Public Health System Performance Measurement: Are Standards Applicable to Rural Communities?

Research center:
Lead researcher:
Project completed:
December 2004
This project aims to increase understanding of how public health governance affects the structure of public health services, and how this in turn influences the strategies adopted for meeting community public health needs in rural areas. Since the early 1990s, public health advocates have been concerned about how a national health care plan might incorporate or co-exist with public health care functions.

A list of 10 essential services of public health was developed by the CDC. Recently, work has focused on formulating a systematic strategy for measuring public health practice with respect to these services at both the state and local levels. Many "public health" functions are conducted, at least in part, by hospitals, private practice physicians, and community groups as well as a variety of entities that are not focused strictly on health.
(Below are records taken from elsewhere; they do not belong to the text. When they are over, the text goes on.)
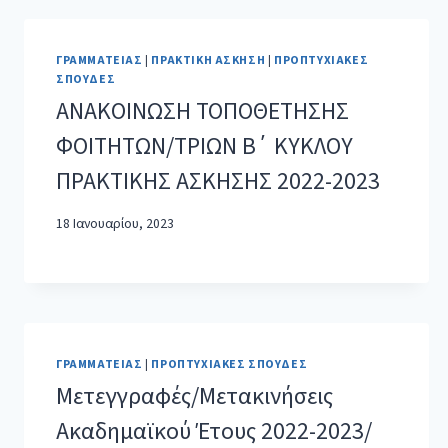
ΓΡΑΜΜΑΤΕΊΑΣ
|
ΠΡΑΚΤΙΚΉ ΆΣΚΗΣΗ
|
ΠΡΟΠΤΥΧΙΑΚΈΣ
ΣΠΟΥΔΈΣ
ΑΝΑΚΟΙΝΩΣΗ ΤΟΠΟΘΕΤΗΣΗΣ
ΦΟΙΤΗΤΩΝ/ΤΡΙΩΝ Β΄ ΚΥΚΛΟΥ
ΠΡΑΚΤΙΚΗΣ ΑΣΚΗΣΗΣ 2022-2023
18 Ιανουαρίου, 2023
ΓΡΑΜΜΑΤΕΊΑΣ
|
ΠΡΟΠΤΥΧΙΑΚΈΣ ΣΠΟΥΔΈΣ
Μετεγγραφές/Μετακινήσεις
Ακαδημαϊκού Έτους 2022-2023/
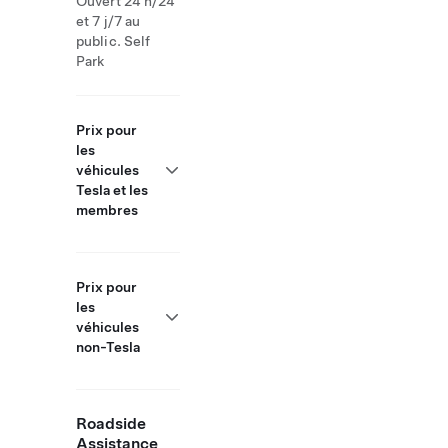
Ouvert 24 h/24
et 7 j/7 au
public. Self
Park
Prix pour
les
véhicules
Tesla et les
membres
Prix pour
les
véhicules
non-Tesla
Roadside
Assistance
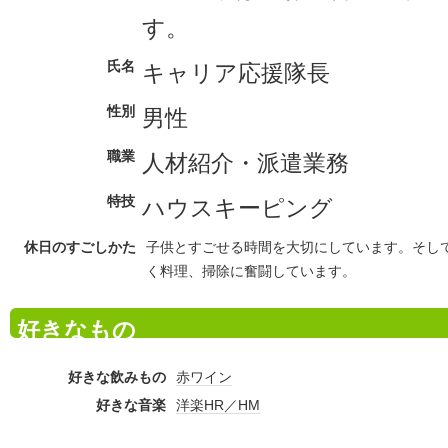
す。
氏名
キャリア応援隊長
性別
男性
職業
人材紹介・派遣業務
特技
ハウスキーピング
休日のすごしかた
子供とすごせる時間を大切にしています。そし
く料理、掃除に奮闘しています。
好きなもの
好きな飲みもの
赤ワイン
好きな音楽
洋楽HR／HM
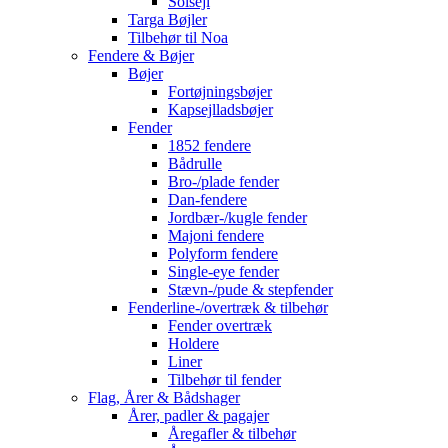
Solsejl
Targa Bøjler
Tilbehør til Noa
Fendere & Bøjer
Bøjer
Fortøjningsbøjer
Kapsejlladsbøjer
Fender
1852 fendere
Bådrulle
Bro-/plade fender
Dan-fendere
Jordbær-/kugle fender
Majoni fendere
Polyform fendere
Single-eye fender
Stævn-/pude & stepfender
Fenderline-/overtræk & tilbehør
Fender overtræk
Holdere
Liner
Tilbehør til fender
Flag, Årer & Bådshager
Årer, padler & pagajer
Åregafler & tilbehør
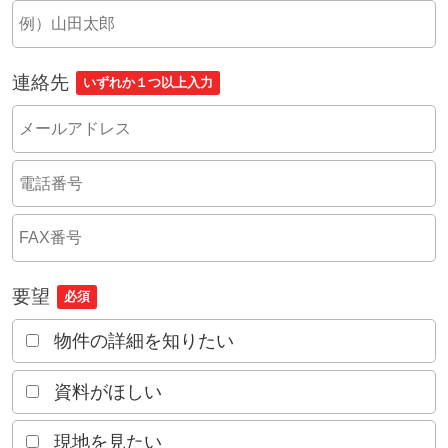
連絡先
いずれか１つ以上入力
要望
必須
物件の詳細を知りたい
資料がほしい
現地を見たい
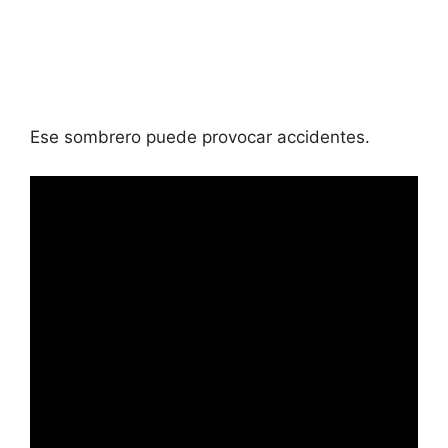
Ese sombrero puede provocar accidentes.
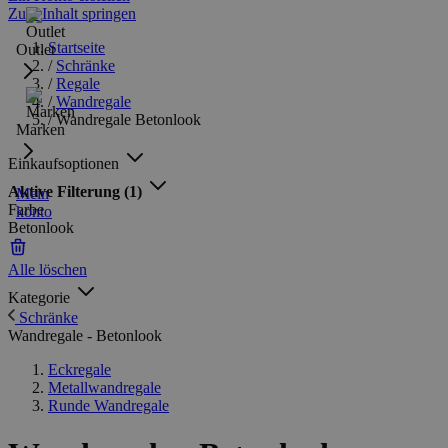
Zum Inhalt springen
Startseite
Outlet
/
Schränke
/
Regale
/
Wandregale
/
Wandregale Betonlook
Marken
Einkaufsoptionen
Aktive Filterung
(1)
Mein
Farbe
konto
Betonlook
Alle löschen
Kategorie
Schränke
Wandregale - Betonlook
Eckregale
Metallwandregale
Runde Wandregale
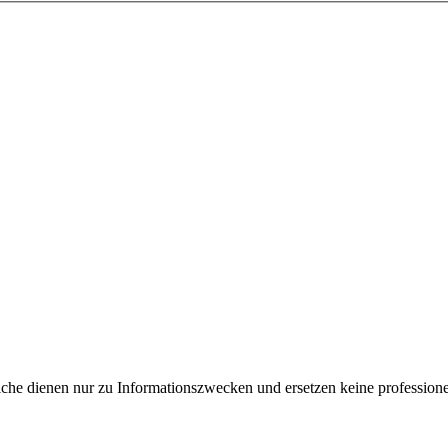
e dienen nur zu Informationszwecken und ersetzen keine professione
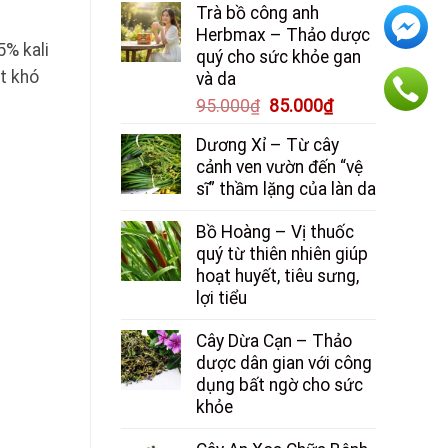
Trà bồ công anh
là:
tại
Herbmax – Thảo dược
150.000₫.
là:
5% kali
quý cho sức khỏe gan
130.000₫.
át khó
và da
Giá
Giá
95.000
₫
85.000
₫
gốc
hiện
Dương Xỉ – Từ cây
là:
tại
cảnh ven vườn đến “vệ
95.000₫.
là:
sĩ” thầm lặng của làn da
85.000₫.
Bồ Hoàng – Vị thuốc
quý từ thiên nhiên giúp
hoạt huyết, tiêu sưng,
lợi tiểu
Cây Dừa Cạn – Thảo
dược dân gian với công
dụng bất ngờ cho sức
khỏe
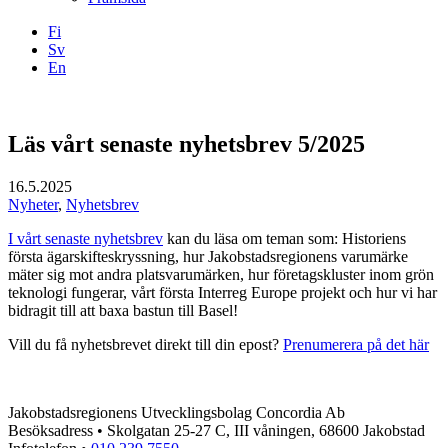
Fi
Sv
En
Facebook
Instagram
LinkedIN
YouTube
Läs vårt senaste nyhetsbrev 5/2025
16.5.2025
Nyheter
,
Nyhetsbrev
I vårt senaste nyhetsbrev
kan du läsa om teman som: Historiens
första ägarskifteskryssning, hur Jakobstadsregionens varumärke
mäter sig mot andra platsvarumärken, hur företagskluster inom grön
teknologi fungerar, vårt första Interreg Europe projekt och hur vi har
bidragit till att baxa bastun till Basel!
Vill du få nyhetsbrevet direkt till din epost?
Prenumerera på det här
Jakobstadsregionens Utvecklingsbolag Concordia Ab
Besöksadress • Skolgatan 25-27 C, III våningen, 68600 Jakobstad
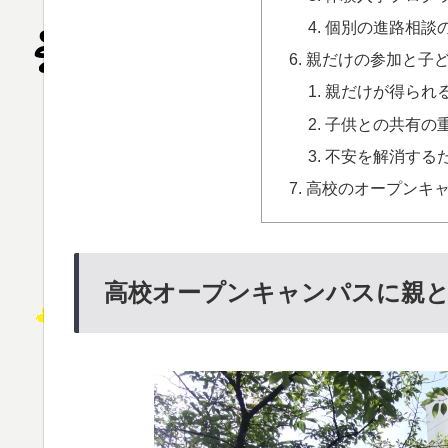
個別の進路相談
親だけの参加と子
親だけが得られ
子供との共有の
不安を解消する
高校のオープンキ
高校オープンキャンパスに親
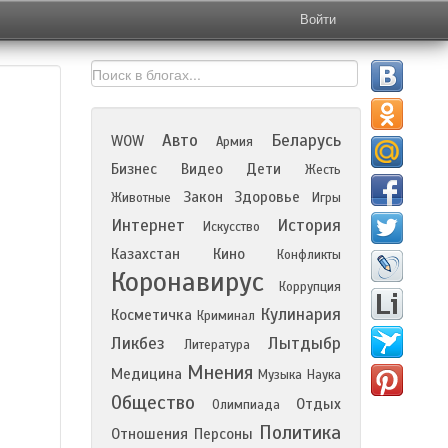
Войти
Авто
Беларусь
WOW
Армия
Бизнес
Видео
Дети
Жесть
Закон
Здоровье
Животные
Игры
Интернет
История
Искусство
Казахстан
Кино
Конфликты
Коронавирус
Коррупция
Кулинария
Косметичка
Криминал
Ликбез
Лытдыбр
Литература
Мнения
Медицина
Музыка
Наука
Общество
Отдых
Олимпиада
Политика
Отношения
Персоны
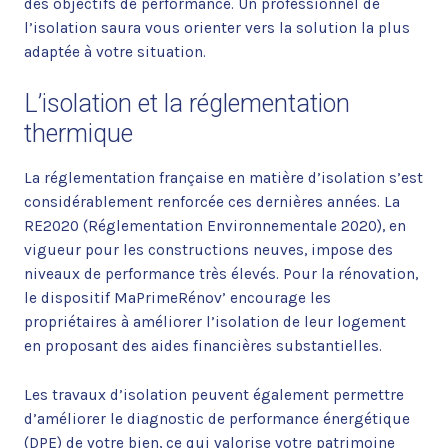
des objectifs de performance. Un professionnel de
l’isolation saura vous orienter vers la solution la plus
adaptée à votre situation.
L’isolation et la réglementation
thermique
La réglementation française en matière d’isolation s’est
considérablement renforcée ces dernières années. La
RE2020 (Réglementation Environnementale 2020), en
vigueur pour les constructions neuves, impose des
niveaux de performance très élevés. Pour la rénovation,
le dispositif MaPrimeRénov’ encourage les
propriétaires à améliorer l’isolation de leur logement
en proposant des aides financières substantielles.
Les travaux d’isolation peuvent également permettre
d’améliorer le diagnostic de performance énergétique
(DPE) de votre bien, ce qui valorise votre patrimoine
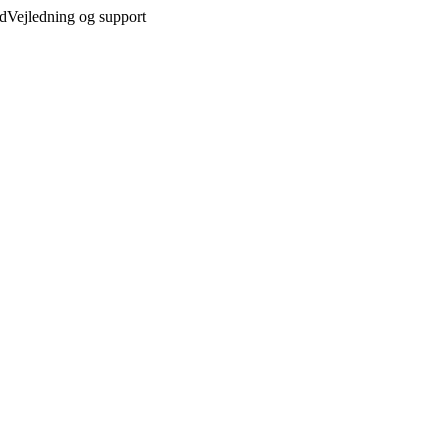
ed
Vejledning og support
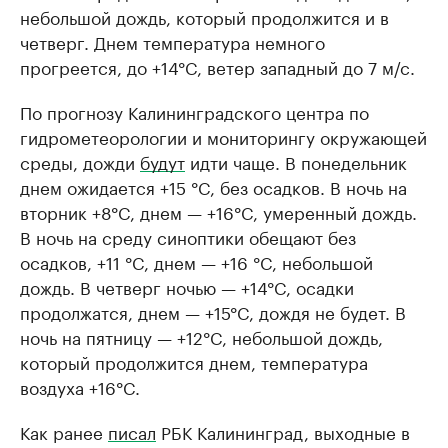
небольшой дождь, который продолжится и в
четверг. Днем температура немного
прогреется, до +14°C, ветер западный до 7 м/с.
По прогнозу Калининградского центра по
гидрометеорологии и мониторингу окружающей
среды, дожди
будут
идти чаще. В понедельник
днем ожидается +15 °C, без осадков. В ночь на
вторник +8°C, днем — +16°C, умеренный дождь.
В ночь на среду синоптики обещают без
осадков, +11 °C, днем — +16 °C, небольшой
дождь. В четверг ночью — +14°C, осадки
продолжатся, днем — +15°C, дождя не будет. В
ночь на пятницу — +12°C, небольшой дождь,
который продолжится днем, температура
воздуха +16°C.
Как ранее
писал
РБК Калининград, выходные в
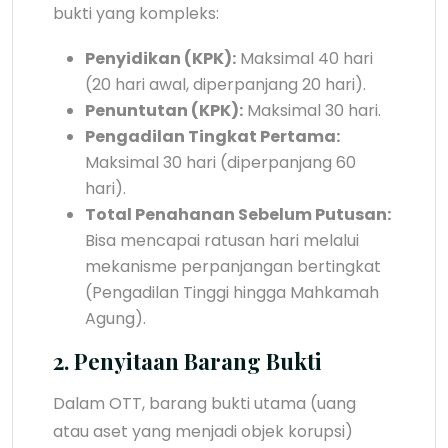
bukti yang kompleks:
Penyidikan (KPK):
Maksimal 40 hari
(20 hari awal, diperpanjang 20 hari).
Penuntutan (KPK):
Maksimal 30 hari.
Pengadilan Tingkat Pertama:
Maksimal 30 hari (diperpanjang 60
hari).
Total Penahanan Sebelum Putusan:
Bisa mencapai ratusan hari melalui
mekanisme perpanjangan bertingkat
(Pengadilan Tinggi hingga Mahkamah
Agung).
2. Penyitaan Barang Bukti
Dalam OTT, barang bukti utama (uang
atau aset yang menjadi objek korupsi)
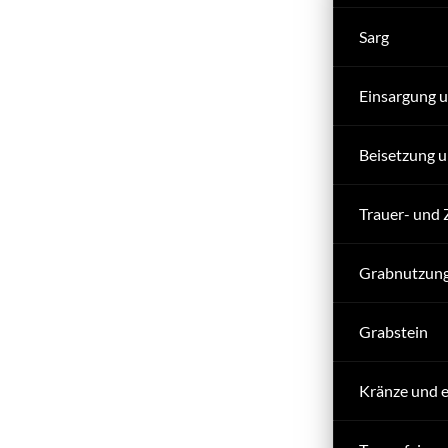
Sarg
Einsargung 
Beisetzung 
Trauer- und 
Grabnutzungs
Grabstein
Kränze und 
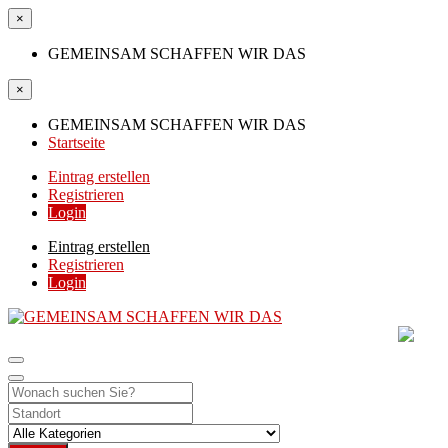
×
GEMEINSAM SCHAFFEN WIR DAS
×
GEMEINSAM SCHAFFEN WIR DAS
Startseite
Eintrag erstellen
Registrieren
Login
Eintrag erstellen
Registrieren
Login
GEMEINSAM SCHAFF
DIE HILFSPLATTFORM IN ÖSTERREICH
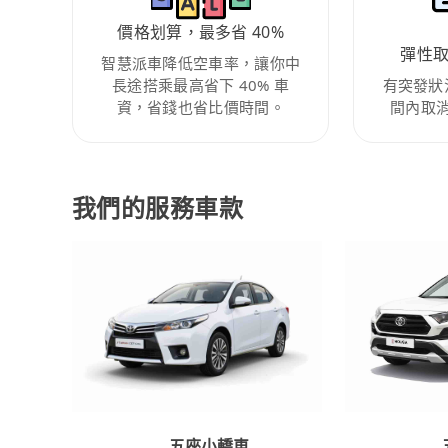
價格划算，最多省 40%
彈性
智慧派車降低空車率，讓你中
長途搭乘最高省下 40% 車
有突發狀
資，省錢也省比價時間。
間內取
我們的服務車款
五座小轎車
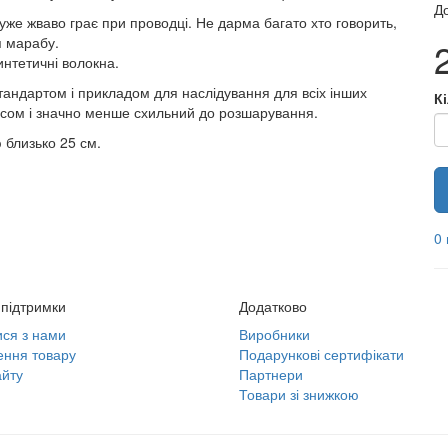
До
 дуже жваво грає при проводці. Не дарма багато хто говорить,
я марабу.
синтетичні волокна.
стандартом і прикладом для наслідування для всіх інших
К
 часом і значно менше схильний до розшарування.
 близько 25 см.
0 
підтримки
Додатково
ися з нами
Виробники
ння товару
Подарункові сертифікати
йту
Партнери
Товари зі знижкою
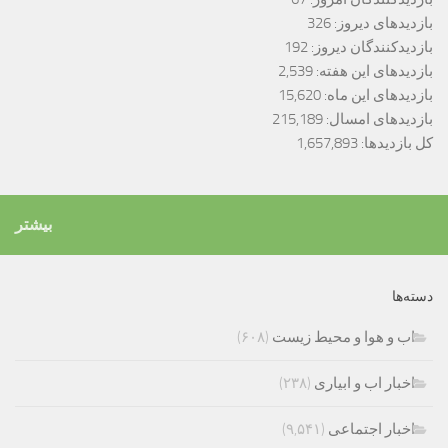
بازدیدهای دیروز:
326
بازدیدکنندگان دیروز:
192
بازدیدهای این هفته:
2,539
بازدیدهای این ماه:
15,620
بازدیدهای امسال:
215,189
کل بازدیدها:
1,657,893
بیشتر
دسته‌ها
اب و هوا و محیط زیست
(۶۰۸)
اخبار اب و ابیاری
(۲۳۸)
اخبار اجتماعی
(۹,۵۴۱)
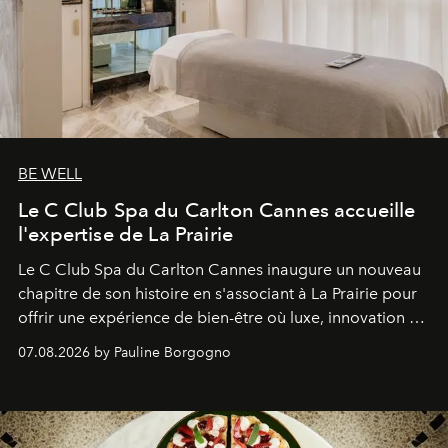
BE WELL
Le C Club Spa du Carlton Cannes accueille
l'expertise de La Prairie
Le C Club Spa du Carlton Cannes inaugure un nouveau
chapitre de son histoire en s'associant à La Prairie pour
offrir une expérience de bien-être où luxe, innovation et
expertise se rencontrent.
07.08.2026 by Pauline Borgogno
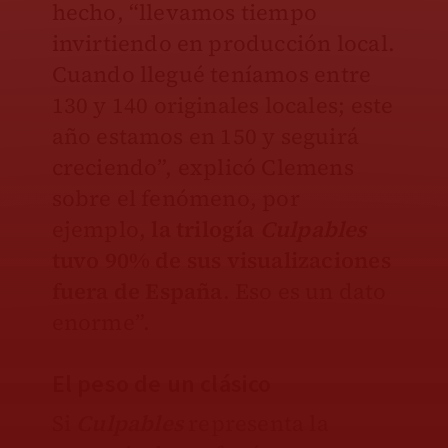
hecho, “llevamos tiempo
invirtiendo en producción local.
Cuando llegué teníamos entre
130 y 140 originales locales; este
año estamos en 150 y seguirá
creciendo”, explicó Clemens
sobre el fenómeno, por
ejemplo,
la trilogía
Culpables
tuvo 90% de sus visualizaciones
fuera de España
. Eso es un dato
enorme”.
El peso de un clásico
Si
Culpables
representa la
The division of responsibilities in a community may result from state regulation, historical practice, local political dynamics, or other factors. With respect to public health practice, public health systems in rural areas differ from those in urban areas in terms of scope of services and functions, in part due to differences in the level of resources available (resulting in lower staffing levels and fewer specialized capabilities) and in part based on geography (i.e., the size of the area covered and geographic isolation). How these distinctly rural features combine with state public health governance and local features to meet local public health needs is not well understood.

The Walsh Center conducted a series of case studies of several states to address the following policy questions:

  • What are the different state-mandated structures for delivery of public health services?
  • How do these structures differentially affect rural and urban areas within a state?
  • How do different structures influence the type of services provided and the mix of resources available to rural communities?
  • How does the structure affect the range of entities providing public health services (e.g., community health centers, hospitals, community groups)?
  • What are the differences among rural communities that affect their ability to function effectively over time with respect to public health function?